We analyzed ribosome profiling and RNA sequencing data in an identical fashion, comparing PP242 vs DMSO-treated samples at both 30 min and 6 h of treatment to generate two signatures of differential TE.
Comparison of sequencing library types with gene set enrichment analysis
We constructed ranked lists for gene set enrichment analysis (GSEA) using the per-gene differential translation efficiencies calculated with ribosome profiling and RNA sequencing data at 30 min or 6 h of PP242 treatment. For each drug tested via riboPLATE-seq, we identified its targets as genes exhibiting significant change in ribosome association (RA) by DESeq2 (Benjamini–Hochberg adjusted FDR < 0.05), split by up- or downregulation (lfcRA > 0 / lfcRA < 0). We then removed genes from each such that all sets were mutually exclusive, i.e., no two drugs share a common upregulated or downregulated gene. We used the preranked function in the GSEA desktop app to compare the ranked lists for differential TE, using each gene’s log fold change in TE as a ranking metric, against these differential RA-derived gene sets with default parameters and scoring method set to ‘classic’.
Network visualization
To create a basic network, we interpreted the genes exhibiting significant reductions in RA under treatment with kinase inhibitors (FDR < 0.05) as positive targets of the kinases inhibited. We loaded these gene sets into CytoScape67 (v2.9.0) as individual networks for each kinase, merged the three networks, and organized the resulting merged network with the yFiles68 Organic automatic layout. We then color-coded the sets of canonical and novel TOP motif-containing genes present in the network, based on lists obtained from Yamashita et al50.
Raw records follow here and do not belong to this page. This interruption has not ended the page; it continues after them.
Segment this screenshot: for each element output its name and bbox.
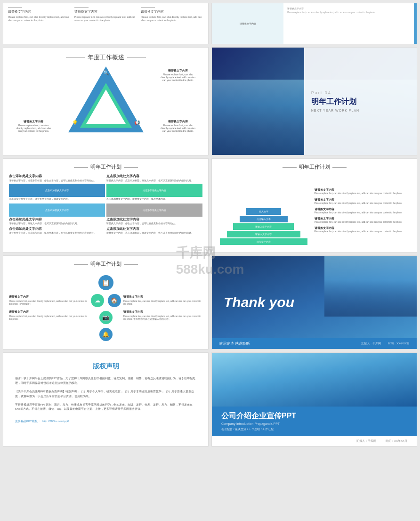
icon-row-middle: ☁ 🏠 <box>91 294 121 307</box>
pyr-bar-1: 输入文字 <box>246 208 281 215</box>
plan-left-title2: 点击添加此处文字内容 <box>9 218 105 222</box>
plan-left-body2: 请替换文字内容，修改文本内容，也可以直接复制你的内容到此处。 <box>9 222 105 225</box>
part04-title: 明年工作计划 <box>311 97 410 107</box>
plan-img-label3: 点击添加替换文字内容 <box>45 209 69 212</box>
pyr-bar-2: 点击输入文本 <box>240 216 288 222</box>
accent-bar <box>414 3 417 44</box>
plan-bottom-row: 点击添加此处文字内容 请替换文字内容，点击添加标题，修改文本内容，也可以直接复制… <box>9 227 202 235</box>
plan-section-right2: 点击添加替换文字内容 点击添加此处文字内容 请替换文字内容，修改文本内容，也可以… <box>106 204 202 225</box>
content-body: Please replace font, can also directly r… <box>287 11 410 15</box>
pyramid-title: 明年工作计划 <box>218 163 411 171</box>
network-left-item1: 请替换文字内容 Please replace font, can also di… <box>9 295 89 306</box>
pyr-right-5: 请替换文字内容 Please replace font, can also di… <box>315 226 412 233</box>
company-subtitle: Company Introduction Propaganda PPT <box>221 422 407 425</box>
plan-left-body1: 请替换文字内容，点击添加标题，修改文本内容，也可以直接复制你的内容到此处。 <box>9 179 105 182</box>
pyramid-right-items: 请替换文字内容 Please replace font, can also di… <box>315 174 412 247</box>
network-left-item2: 请替换文字内容 Please replace font, can also di… <box>9 310 89 321</box>
company-footer: 汇报人：千库网 时间：XX年XX月 <box>212 436 417 446</box>
copyright-title: 版权声明 <box>15 362 196 371</box>
slide-copyright: 版权声明 感谢下载千库网平台上提供的PPT作品，为了您和千库网以及原创作者的利益… <box>3 352 209 447</box>
slide-company-intro: 公司介绍企业宣传PPT Company Introduction Propaga… <box>211 352 417 447</box>
content-panel: 请替换文字内容 Please replace font, can also di… <box>283 3 414 44</box>
company-overlay: 公司介绍企业宣传PPT Company Introduction Propaga… <box>212 407 417 446</box>
slide-sidebar-content: 请替换文字内容 请替换文字内容 Please replace font, can… <box>211 3 417 44</box>
plan-img-label1: 点击添加替换文字内容 <box>45 189 69 192</box>
plan-left-title1: 点击添加此处文字内容 <box>9 174 105 179</box>
col2-body: Please replace font, can also directly r… <box>74 16 137 22</box>
sidebar-panel: 请替换文字内容 <box>212 3 283 44</box>
content-title: 请替换文字内容 <box>287 7 410 10</box>
plan-img-label2: 点击添加替换文字内容 <box>143 189 166 192</box>
copyright-link-row: 更多精品PPT模板： http://588ku.com/ppt/ <box>15 415 196 424</box>
icon-circle-main: 📋 <box>98 275 113 290</box>
pyr-bar-3: 请输入文字内容 <box>233 223 294 230</box>
plan-img-label4: 点击添加替换文字内容 <box>143 209 166 212</box>
slide-grid: 请替换文字内容 Please replace font, can also di… <box>0 0 420 449</box>
pyr-right-4: 请替换文字内容 Please replace font, can also di… <box>315 217 412 224</box>
copyright-para1: 感谢下载千库网平台上提供的PPT作品，为了您和千库网以及原创作者的利益，请勿复制… <box>15 376 196 386</box>
part04-subtitle: NEXT YEAR WORK PLAN <box>311 109 410 112</box>
pyr-bar-4: 请输入文字内容 <box>227 231 300 237</box>
company-main-title: 公司介绍企业宣传PPT <box>221 411 296 421</box>
network-title: 明年工作计划 <box>9 260 202 268</box>
slide-text-columns: 请替换文字内容 Please replace font, can also di… <box>3 3 209 44</box>
text-col-2: 请替换文字内容 Please replace font, can also di… <box>74 7 137 40</box>
col2-title: 请替换文字内容 <box>74 9 137 14</box>
sidebar-text: 请替换文字内容 <box>240 22 256 25</box>
plan-sub-body2: 点击添加替换文字内容。请替换文字内容，修改文本内容。 <box>106 198 202 201</box>
plan-items-grid: 点击添加此处文字内容 请替换文字内容，点击添加标题，修改文本内容，也可以直接复制… <box>9 174 202 225</box>
tri-item-left: 请替换文字内容 Please replace font, can also di… <box>15 120 52 132</box>
plan-img-green1: 点击添加替换文字内容 <box>106 184 202 197</box>
slide-pyramid: 明年工作计划 输入文字 点击输入文本 请输入文字内容 请输入文字内容 添加文字内… <box>211 158 417 252</box>
network-right: 请替换文字内容 Please replace font, can also di… <box>123 295 203 321</box>
plan-img-blue1: 点击添加替换文字内容 <box>9 184 105 197</box>
thankyou-main: Thank you <box>224 294 405 310</box>
plan-bottom-right: 点击添加此处文字内容 请替换文字内容，点击添加标题，修改文本内容，也可以直接复制… <box>106 227 202 235</box>
company-blue-strip: 公司介绍企业宣传PPT Company Introduction Propaga… <box>212 407 417 436</box>
copyright-link-url[interactable]: http://588ku.com/ppt/ <box>42 420 69 423</box>
next-plan-title: 明年工作计划 <box>9 163 202 171</box>
icon-circle-cloud: ☁ <box>91 294 104 307</box>
col1-body: Please replace font, can also directly r… <box>8 16 71 22</box>
icon-circle-camera: 📷 <box>99 311 113 324</box>
text-col-1: 请替换文字内容 Please replace font, can also di… <box>8 7 71 40</box>
text-col-3: 请替换文字内容 Please replace font, can also di… <box>141 7 203 40</box>
plan-sub-body1: 点击添加替换文字内容。请替换文字内容，修改文本内容。 <box>9 198 105 201</box>
network-right-item1: 请替换文字内容 Please replace font, can also di… <box>123 295 203 306</box>
annual-title: 年度工作概述 <box>10 53 202 62</box>
pyr-right-3: 请替换文字内容 Please replace font, can also di… <box>315 207 412 214</box>
company-title-row: 公司介绍企业宣传PPT <box>221 411 407 421</box>
pyramid-bars: 输入文字 点击输入文本 请输入文字内容 请输入文字内容 添加文字内容 <box>218 208 310 245</box>
slide-annual-overview: 年度工作概述 🔍 💡 📢 请替换文字内容 Pl <box>3 47 209 155</box>
part-number: Part 04 <box>311 90 410 95</box>
company-reporter: 汇报人：千库网 <box>356 439 376 443</box>
tri-item-right: 请替换文字内容 Please replace font, can also di… <box>159 120 197 132</box>
copyright-para3: 不得将模板用于宣传PPT定制、演讲、发布、传播或有损害千库网权益的行为，例如发布… <box>15 403 196 412</box>
network-center: 📋 ☁ 🏠 📷 🔔 <box>91 275 121 341</box>
col1-title: 请替换文字内容 <box>8 9 71 14</box>
slide-thankyou: Thank you 演示完毕 感谢聆听 汇报人：千库网 时间：XX年XX月 <box>211 255 417 350</box>
plan-right-body1: 请替换文字内容，点击添加标题，修改文本内容，也可以直接复制你的内容到此处。 <box>106 179 202 182</box>
network-left: 请替换文字内容 Please replace font, can also di… <box>9 295 89 321</box>
plan-right-title1: 点击添加此处文字内容 <box>106 174 202 179</box>
plan-bottom-left: 点击添加此处文字内容 请替换文字内容，点击添加标题，修改文本内容，也可以直接复制… <box>9 227 105 235</box>
copyright-link-label: 更多精品PPT模板： <box>15 420 40 423</box>
slide-part04: Part 04 明年工作计划 NEXT YEAR WORK PLAN <box>211 47 417 155</box>
icon-circle-home: 🏠 <box>108 294 121 307</box>
network-right-item2: 请替换文字内容 Please replace font, can also di… <box>123 310 203 321</box>
triangle-diagram: 🔍 💡 📢 请替换文字内容 Please replace font, can a… <box>10 66 202 132</box>
plan-right-title2: 点击添加此处文字内容 <box>106 218 202 222</box>
plan-section-left: 点击添加此处文字内容 请替换文字内容，点击添加标题，修改文本内容，也可以直接复制… <box>9 174 105 201</box>
pyr-right-1: 请替换文字内容 Please replace font, can also di… <box>315 188 412 195</box>
plan-img-gray: 点击添加替换文字内容 <box>106 204 202 217</box>
icon-circle-bell: 🔔 <box>99 328 113 341</box>
col3-body: Please replace font, can also directly r… <box>141 16 203 22</box>
tri-item-top: 请替换文字内容 Please replace font, can also di… <box>159 69 197 81</box>
network-content: 请替换文字内容 Please replace font, can also di… <box>9 271 202 344</box>
part04-content: Part 04 明年工作计划 NEXT YEAR WORK PLAN <box>304 48 417 155</box>
slide-network-icons: 明年工作计划 请替换文字内容 Please replace font, can … <box>3 255 209 350</box>
company-time: 时间：XX年XX月 <box>386 439 407 443</box>
plan-section-right: 点击添加此处文字内容 请替换文字内容，点击添加标题，修改文本内容，也可以直接复制… <box>106 174 202 201</box>
copyright-para2: 【关于千库会员使用PPT模板免责声明】特别声明：（1）用于个人学习、研究或欣赏；… <box>15 390 196 399</box>
plan-section-left2: 点击添加替换文字内容 点击添加此处文字内容 请替换文字内容，修改文本内容，也可以… <box>9 204 105 225</box>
Data visualization and code
All code was run in Python 3.9.5 and R 4.0.5. R packages were installed via Bioconductor v 3.12, including DESeq2 v1.34.0 for differential RA and TE analysis and normalization, and BiocParallel v 1.28.0 for use of multicore processors.
Python libraries were installed via Anaconda (v 4.10.3). We generated plots and diagrams using matplotlib (v3.4.3) and Jupyter Notebook (IPython 7.28.0, jupyter_core v4.8.1)69,70. Our analyses use NumPy71 (v1.21.2) for data manipulation, SciPy72 (v1.6.3) for statistical tests, and scikit-learn73 (v1.0) for PCA. We additionally generated strip plots and heatmaps using Seaborn74 (v0.11.2).